Exhibit A: Stefani Byrd and Wes Eastin. The duo, who will mount their interactive piece “Troll” on Saturday night, are Flux babies. They began their public-art careers at the first Le Flash (Flux Night’s predecessor) in 2008 and have grown their skills and ideas in succeeding years to become among the most promising Atlanta artists working in the field of temporary public art.
Byrd, then a photography major at Georgia State University, was struggling to find a place to show her senior project when Cathy Byrd (no relation), then director of GSU’s art gallery, told her about an evening art exhibit that she and former Atlanta artist Stuart Keeler were planning. The event, Byrd told the young artist, would be the perfect platform for her piece.

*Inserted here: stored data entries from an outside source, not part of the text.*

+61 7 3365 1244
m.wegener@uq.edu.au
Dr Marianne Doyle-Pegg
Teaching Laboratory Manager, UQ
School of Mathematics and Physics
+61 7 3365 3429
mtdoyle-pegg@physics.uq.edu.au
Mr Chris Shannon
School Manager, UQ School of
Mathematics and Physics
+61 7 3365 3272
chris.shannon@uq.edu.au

The conversation was an epiphany. “Before that, I had thought public art was large metal sculptures,” she says.
Byrd, 28, had found not just a place to exhibit but a context for her interest in creating experiences that raise consciousness about what she calls “different ways of living in the world.”
The first piece, “Silent Echoes,” was a two-channel video on life-size screens in which a deaf and a hearing person communicated with each other in sign language, leaving the audience to wonder at what they were saying.
“The audience became in effect the deaf person,” says Eastin, a filmmaker and sketch comedian, who offered to help her with the video and became her artistic and real-life partner. (To simplify their roles: she shapes the ideas, he makes them work.)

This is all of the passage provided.